The poem ‘Birdshooting Season’ is reminiscent of the prominent bird poems, especially Dennis
Scott’s ‘Bird.’ Significantly, while Senior’s gender roles are sharply defined in her poem, the 10-
year-old boy in ‘Bird’ takes exactly the same position as the little girls in Senior’s poem who
whisper “Fly Birds Fly.”

Apart from the sensitivity which is identified with the female side in ‘Birdshooting Season’ there is
the strong sense of patriarchy and the clearly divided gender roles and gender positions. First of
all, the men “make marriages with their guns” in the preparation for the hunt. The guns replace
and displace their wives. Implied in the poem is that the guns get all their attention, all their care.
The weapons are fussed over and treasured while the wives and the women are relegated to
secondary subservient roles. These are ‘feminine’ roles like preparing food for the men to carry –
background supporting roles. The house “turns macho” in a stamp of patriarchy.

Note Senior’s careful word choice in “contentless women.” She means that they work “all night
long” in serving the men and helping their preparations; they get no ‘content’ meaning they get no
rest or quiet moments. It also means ‘tireless.’ But the word is so precisely chosen that it also
means ‘not happy,’ ‘not satisfied’ ‘not content’ in their relegated supporting gender roles.

In the hands of good poets no word is wasted. Note Senior’s observation of the “macho”
atmosphere while the women are secondary. It is further dramatised – “drinking white rum neat”
is a ‘man’s thing,’ a macho achievement, as is the “sport” of birdshooting. Then the children are
“shivering” because of the chill of the early morning, but the little girls shiver as well out of fright
for the birds and horror at the ‘sport’ – the thrill of the slaughter that is about to take place. The
poet divides the genders; the female concerns are in the right place.

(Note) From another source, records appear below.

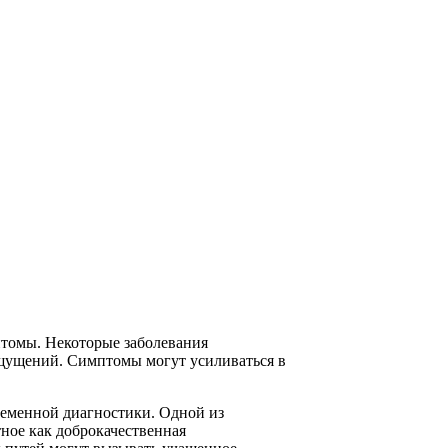
томы. Некоторые заболевания
ощущений. Симптомы могут усиливаться в
ременной диагностики. Одной из
ное как доброкачественная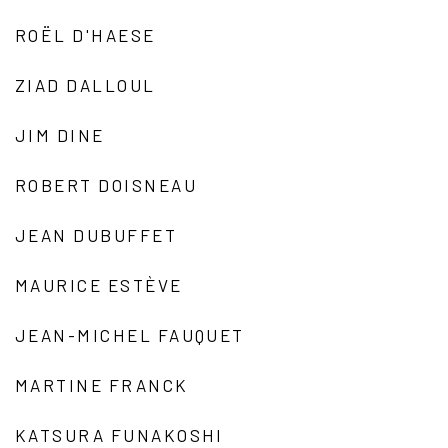
ROËL D'HAESE
ZIAD DALLOUL
JIM DINE
ROBERT DOISNEAU
JEAN DUBUFFET
MAURICE ESTÈVE
JEAN-MICHEL FAUQUET
MARTINE FRANCK
KATSURA FUNAKOSHI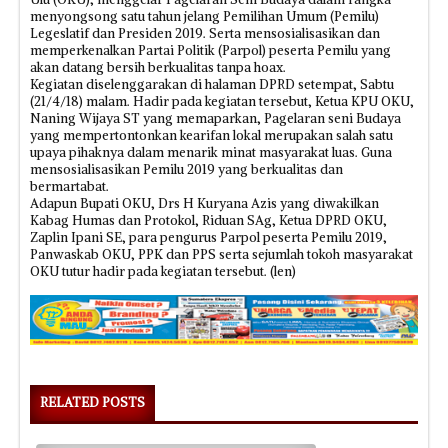
menyongsong satu tahun jelang Pemilihan Umum (Pemilu)
Legeslatif dan Presiden 2019. Serta mensosialisasikan dan
memperkenalkan Partai Politik (Parpol) peserta Pemilu yang
akan datang bersih berkualitas tanpa hoax.
Kegiatan diselenggarakan di halaman DPRD setempat, Sabtu
(21/4/18) malam. Hadir pada kegiatan tersebut, Ketua KPU OKU,
Naning Wijaya ST yang memaparkan, Pagelaran seni Budaya
yang mempertontonkan kearifan lokal merupakan salah satu
upaya pihaknya dalam menarik minat masyarakat luas. Guna
mensosialisasikan Pemilu 2019 yang berkualitas dan
bermartabat.
Adapun Bupati OKU, Drs H Kuryana Azis yang diwakilkan
Kabag Humas dan Protokol, Riduan SAg, Ketua DPRD OKU,
Zaplin Ipani SE, para pengurus Parpol peserta Pemilu 2019,
Panwaskab OKU, PPK dan PPS serta sejumlah tokoh masyarakat
OKU tutur hadir pada kegiatan tersebut. (len)
RELATED POSTS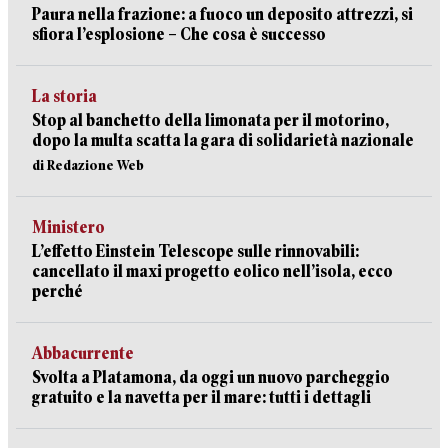
Paura nella frazione: a fuoco un deposito attrezzi, si
sfiora l’esplosione – Che cosa è successo
La storia
Stop al banchetto della limonata per il motorino,
dopo la multa scatta la gara di solidarietà nazionale
di Redazione Web
Ministero
L’effetto Einstein Telescope sulle rinnovabili:
cancellato il maxi progetto eolico nell’isola, ecco
perché
Abbacurrente
Svolta a Platamona, da oggi un nuovo parcheggio
gratuito e la navetta per il mare: tutti i dettagli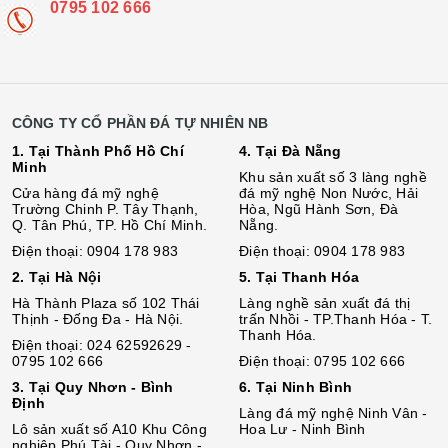
0795 102 666
CÔNG TY CỔ PHẦN ĐÁ TỰ NHIÊN NB
1. Tại Thành Phố Hồ Chí
4. Tại Đà Nẵng
Minh
Khu sản xuất số 3 làng nghề
Cửa hàng đá mỹ nghệ
đá mỹ nghệ Non Nước, Hải
Trường Chinh P. Tây Thạnh,
Hòa, Ngũ Hành Sơn, Đà
Q. Tân Phú, TP. Hồ Chí Minh.
Nẵng.
Điện thoại: 0904 178 983
Điện thoại: 0904 178 983
2. Tại Hà Nội
5. Tại Thanh Hóa
Hà Thành Plaza số 102 Thái
Làng nghề sản xuất đá thị
Thịnh - Đống Đa - Hà Nội.
trấn Nhồi - TP.Thanh Hóa - T.
Thanh Hóa.
Điện thoại: 024 62592629 -
0795 102 666
Điện thoại: 0795 102 666
3. Tại Quy Nhơn - Bình
6. Tại Ninh Bình
Định
Làng đá mỹ nghệ Ninh Vân -
Lô sả
n
xuất số A10 Khu Công
Hoa Lư - Ninh Bình
nghiệp Phú Tài - Quy Nhơn -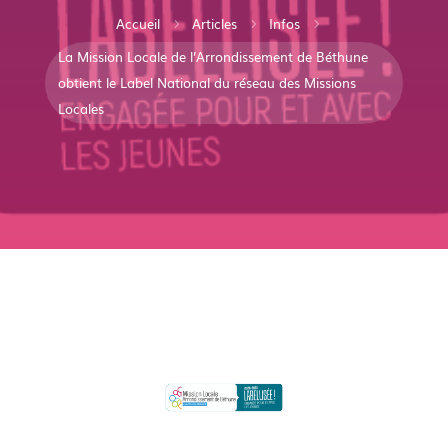
Accueil
Articles
Infos
5
5
5
La Mission Locale de l’Arrondissement de Béthune
obtient le Label National du réseau des Missions
Locales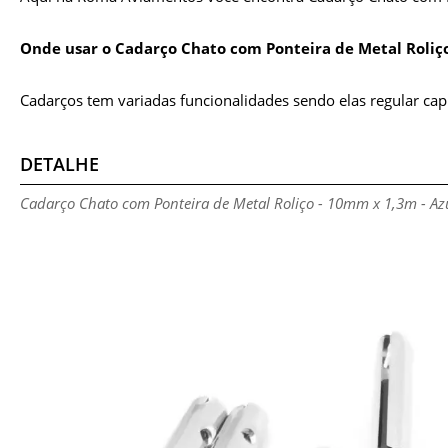
Onde usar o Cadarço Chato com Ponteira de Metal Roliç
Cadarços tem variadas funcionalidades sendo elas regular capu
DETALHE
Cadarço Chato com Ponteira de Metal Roliço - 10mm x 1,3m - Az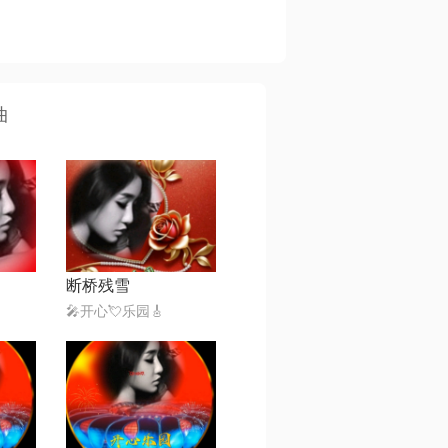
曲
断桥残雪
🎤开心💘乐园🎸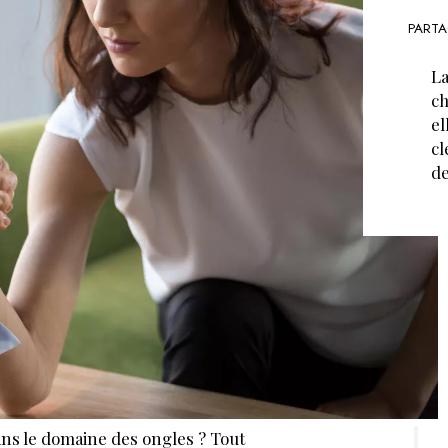
PARTA
La
ch
el
cl
de
ans le domaine des ongles ? Tout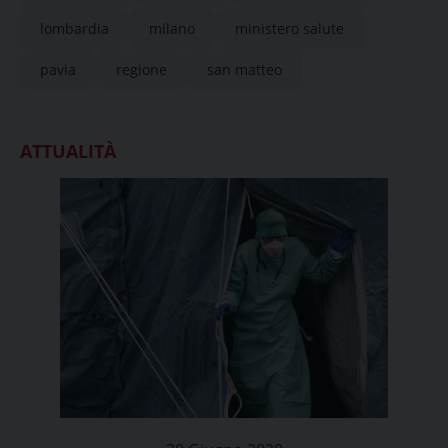
lombardia
milano
ministero salute
pavia
regione
san matteo
ATTUALITÀ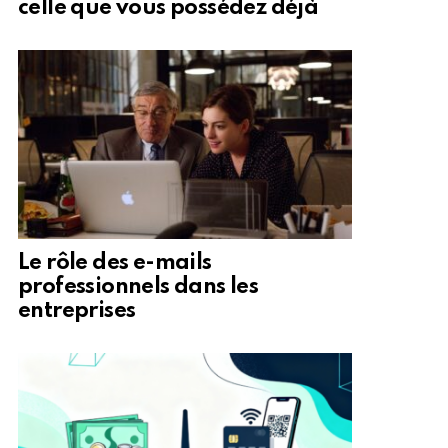
celle que vous possédez déjà
Le rôle des e-mails
professionnels dans les
entreprises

The poem is also modernist like one of the forms taken in the contemporary West Indian work.
Senior employs a peculiar use of capital letters in a poem that follows the modernist, rather than
the older convention of beginning each line with capitals. She discards conventions of
capitalisation while employing capitals in a post-modernist way. In the final line they dramatise
the sense of freedom – the girls wish this escape for the birds and the poem associates a quest, a
need for freedom on the part of women in this “macho” patriarchal society.

Senior might well have witnessed these bird-shooting events as a child. She turns it into a
commentary on many issues that reflect a society and its concerns. The poem has the stylistic
characteristics referred to above and lends itself perfectly for a feminist reading.